» Prompt: Retyping the data exactly is the task. Include every line.

» Provided information:
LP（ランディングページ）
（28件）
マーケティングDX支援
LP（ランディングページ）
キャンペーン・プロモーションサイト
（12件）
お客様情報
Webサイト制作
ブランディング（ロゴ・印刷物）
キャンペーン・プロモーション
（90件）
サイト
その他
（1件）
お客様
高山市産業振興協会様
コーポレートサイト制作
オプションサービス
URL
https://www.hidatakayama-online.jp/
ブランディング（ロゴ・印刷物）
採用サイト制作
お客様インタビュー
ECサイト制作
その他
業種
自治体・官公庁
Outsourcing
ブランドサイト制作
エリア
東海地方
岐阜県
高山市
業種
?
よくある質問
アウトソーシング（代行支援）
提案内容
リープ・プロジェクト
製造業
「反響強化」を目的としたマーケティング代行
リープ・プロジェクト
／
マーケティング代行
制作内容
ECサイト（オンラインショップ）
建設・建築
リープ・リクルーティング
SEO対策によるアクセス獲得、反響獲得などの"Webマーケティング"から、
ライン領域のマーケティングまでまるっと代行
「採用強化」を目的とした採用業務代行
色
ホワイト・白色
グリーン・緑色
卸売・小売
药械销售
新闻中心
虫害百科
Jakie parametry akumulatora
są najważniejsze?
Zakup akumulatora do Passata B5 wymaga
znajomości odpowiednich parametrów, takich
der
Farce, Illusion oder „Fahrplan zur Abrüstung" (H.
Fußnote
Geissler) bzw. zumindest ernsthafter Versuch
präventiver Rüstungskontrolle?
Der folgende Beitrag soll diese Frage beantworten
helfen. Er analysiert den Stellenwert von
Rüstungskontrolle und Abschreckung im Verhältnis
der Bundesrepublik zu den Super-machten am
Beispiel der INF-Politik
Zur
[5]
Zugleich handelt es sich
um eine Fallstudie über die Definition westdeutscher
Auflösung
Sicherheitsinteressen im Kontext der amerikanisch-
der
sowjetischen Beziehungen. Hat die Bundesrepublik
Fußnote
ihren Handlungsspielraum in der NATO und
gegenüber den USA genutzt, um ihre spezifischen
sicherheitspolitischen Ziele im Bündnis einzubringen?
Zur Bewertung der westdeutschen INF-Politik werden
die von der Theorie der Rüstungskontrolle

» Written answer:
LP（ランディングページ）
（28件）
マーケティングDX支援
LP（ランディングページ）
キャンペーン・プロモーションサイト
（12件）
お客様情報
Webサイト制作
ブランディング（ロゴ・印刷物）
キャンペーン・プロモーション
（90件）
サイト
その他
（1件）
お客様
高山市産業振興協会様
コーポレートサイト制作
オプションサービス
URL
https://www.hidatakayama-online.jp/
ブランディング（ロゴ・印刷物）
採用サイト制作
お客様インタビュー
ECサイト制作
その他
業種
自治体・官公庁
Outsourcing
ブランドサイト制作
エリア
東海地方
岐阜県
高山市
業種
?
よくある質問
アウトソーシング（代行支援）
提案内容
リープ・プロジェクト
製造業
「反響強化」を目的としたマーケティング代行
リープ・プロジェクト
／
マーケティング代行
制作内容
ECサイト（オンラインショップ）
建設・建築
リープ・リクルーティング
SEO対策によるアクセス獲得、反響獲得などの"Webマーケティング"から、
ライン領域のマーケティングまでまるっと代行
「採用強化」を目的とした採用業務代行
色
ホワイト・白色
グリーン・緑色
卸売・小売
药械销售
新闻中心
虫害百科
Jakie parametry akumulatora
są najważniejsze?
Zakup akumulatora do Passata B5 wymaga
znajomości odpowiednich parametrów, takich
der
Farce, Illusion oder „Fahrplan zur Abrüstung" (H.
Fußnote
Geissler) bzw. zumindest ernsthafter Versuch
präventiver Rüstungskontrolle?
Der folgende Beitrag soll diese Frage beantworten
helfen. Er analysiert den Stellenwert von
Rüstungskontrolle und Abschreckung im Verhältnis
der Bundesrepublik zu den Super-machten am
Beispiel der INF-Politik
Zur
[5]
Zugleich handelt es sich
um eine Fallstudie über die Definition westdeutscher
Auflösung
Sicherheitsinteressen im Kontext der amerikanisch-
der
sowjetischen Beziehungen. Hat die Bundesrepublik
Fußnote
ihren Handlungsspielraum in der NATO und
gegenüber den USA genutzt, um ihre spezifischen
sicherheitspolitischen Ziele im Bündnis einzubringen?
Zur Bewertung der westdeutschen INF-Politik werden
die von der Theorie der Rüstungskontrolle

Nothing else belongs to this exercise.